Data sources |
A systematic search on articles published between Jan 1, 1965, and Oct 30, 2018. in the databases Embase, PubMed, Global Index Medicus, Popline, and Web of Science.
Following full text review, we extracted data from each study using the following variables: study characteristics (study and sample collection dates, study locations i.e., city, subnational [an area, region, state, or province in a country], or national level), participant characteristics (age range, sex, year, and population group), and prevalence of the HBV marker, type of laboratory tests, and number of participants the HBV marker prevalence was based on.

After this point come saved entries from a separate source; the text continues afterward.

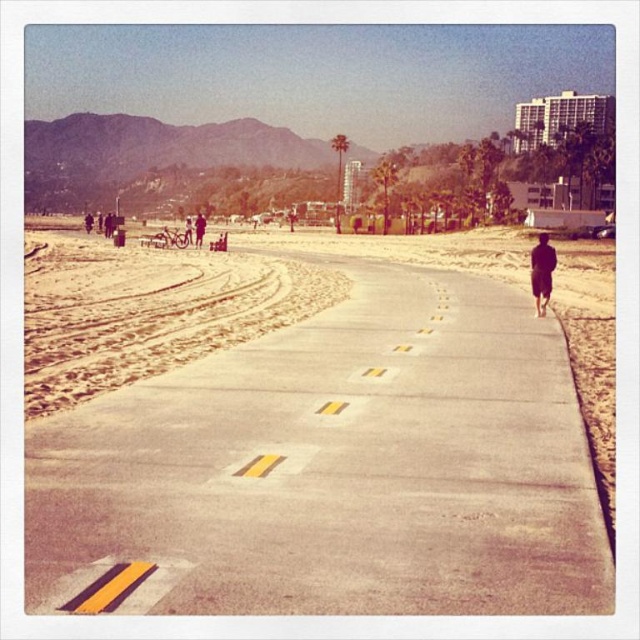 Question: Can you confirm if concrete at center is smaller than dark blue fabric at center?

Choices:
 (A) no
 (B) yes

Answer: (B)

Question: Is concrete at center smaller than black matte jacket at right?

Choices:
 (A) yes
 (B) no

Answer: (A)

Question: Which of the following is the farthest from the observer?

Choices:
 (A) (548, 253)
 (B) (228, 320)

Answer: (A)

Question: Which of the following is the farthest from the observer?

Choices:
 (A) dark blue fabric at center
 (B) concrete at center
 (C) sandy yellow at left
 (D) black matte jacket at right

Answer: (A)

Question: Can you confirm if concrete at center is positioned above dark blue fabric at center?

Choices:
 (A) yes
 (B) no

Answer: (B)

Question: Which point is closer to the camera?

Choices:
 (A) black matte jacket at right
 (B) dark blue fabric at center
 (C) concrete at center

Answer: (C) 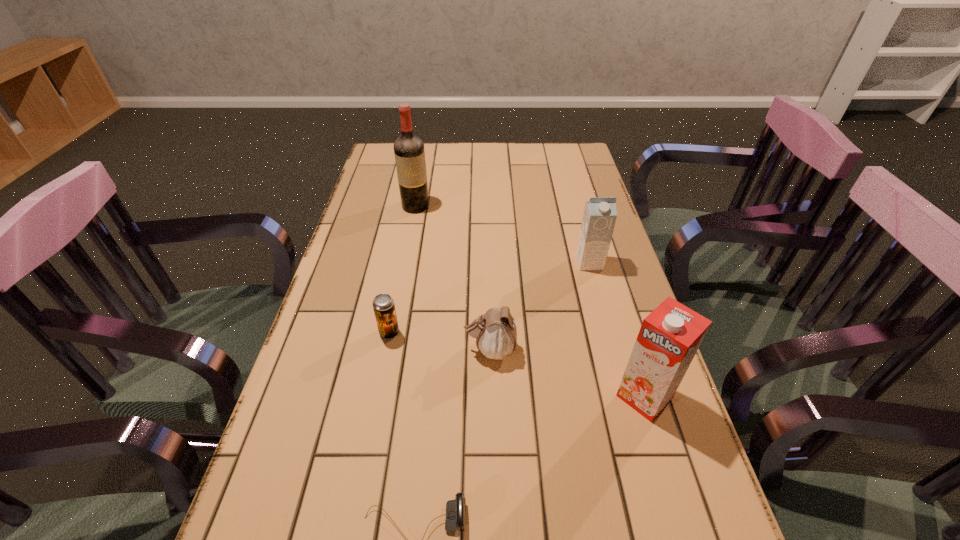 In the image, there is a desktop. What are the coordinates of `vacant space at the far right corner` in the screenshot? It's located at (554, 145).

This screenshot has width=960, height=540. Identify the location of vacant area between the second shortest object and the liquor. (402, 269).

Identify the location of vacant area between the fifth tallest object and the pouch. This screenshot has height=540, width=960. (440, 341).

You are a GUI agent. You are given a task and a screenshot of the screen. Output one action in this format:
    pyautogui.click(x=<x>, y=<y>)
    Task: Click on the free space that is in between the tallest object and the farther carton
    
    Given the screenshot: What is the action you would take?
    pyautogui.click(x=502, y=234)

Locate an element on the screen. vacant space that's between the fifth farthest object and the liquor is located at coordinates (530, 301).

What are the coordinates of `vacant area that lies between the fifth tallest object and the second farthest object` in the screenshot? It's located at (490, 298).

This screenshot has width=960, height=540. I want to click on free spot between the second tallest object and the tallest object, so click(x=530, y=301).

At what (x,y) coordinates should I click in order to perform the action: click on vacant area that lies between the nearer carton and the shorter carton. Please return your answer as a coordinate pair (x, y). Looking at the image, I should click on (617, 329).

Identify which object is the fourth nearest to the pouch. Please provide its 2D coordinates. Your answer should be formatted as a tuple, i.e. [(x, y)], where the tuple contains the x and y coordinates of a point satisfying the conditions above.

[(600, 213)]

Select which object is the second closest to the pouch. Please provide its 2D coordinates. Your answer should be formatted as a tuple, i.e. [(x, y)], where the tuple contains the x and y coordinates of a point satisfying the conditions above.

[(669, 337)] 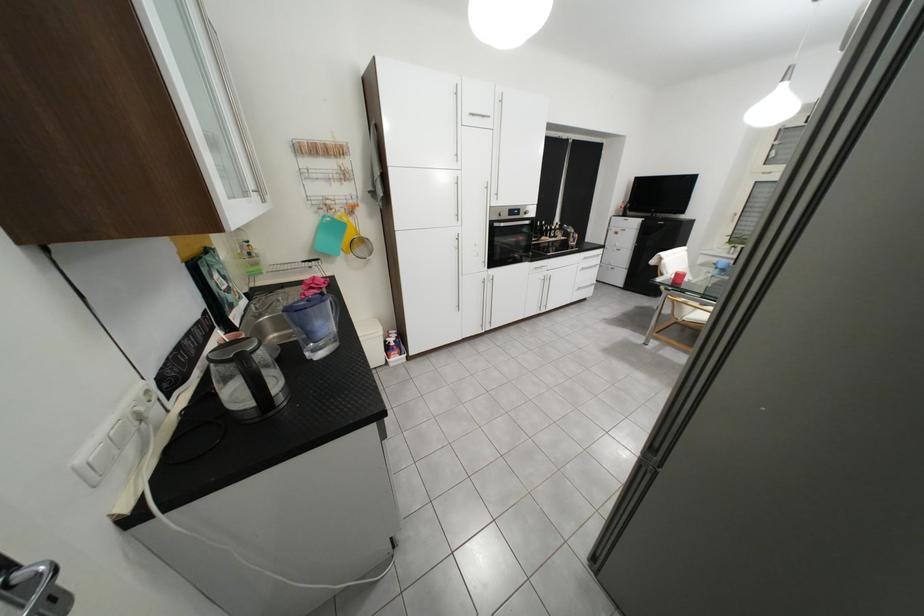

Data of eligible articles were entered into a Microsoft EXCEL® and/or Distiller databank by two reviewers independently. Information was extracted for author name, year, age, gender, marker, laboratory test used, number of individuals tested, prevalence of each marker when reported, the population group (general population, HCWs, or blood donors) and whether the data reported was for a city, sub-national (an area, region, state or province in a country) or national level, GDP per capita. In addition to HBsAg, HBeAg was recorded, as available for individuals when HBsAg was also reported. In order to record information on methodological quality and study bias resulting from non-representativeness, an additional variable was used: samples likely to be representative for the country/area specified were coded as 0 and others, e.g. convenience samples in certain communities or tribes in the country were assigned a 1, supplemented by additional information. The risk of bias/non-representativeness information was applied if the population was neither HCW nor blood donor (see description below).3 In the following, variables extracted from the studies and assumptions made are described in detail:
- Author, Date
- Year start/end of study conduct: Year of study begin and end was extracted. If this information was not available from the studies, we used the commonly used assumption that the study was conducted two years prior to the year of publication (e.g. author, 2000, year of study conduct: 1998).
- Sex: Sex-specific values were extracted. If only an overall (all) estimate was provided, the share of females in the study was specified in the column additional information.
- Age start/end: The most specific age-group provided by the data was extracted. If the age-group on which the parameter value was based on was not available, assumptions were made based on the context of the study. Therefore, the following was applied in case of missing information on age-groups in the study population:
- If the study was conducted in the general population without further specification and if only one prevalence estimate is provided, the age-group was considered to be 0-85 years. Subsequently, if the beginning and last age-group is missing, the lower value of the youngest age-group is 1 year, the upper value of the oldest age-groups is 85 years.
- If the study was conducted among adult populations but no age-range is provided, the age-group is considered to be 17-65 years.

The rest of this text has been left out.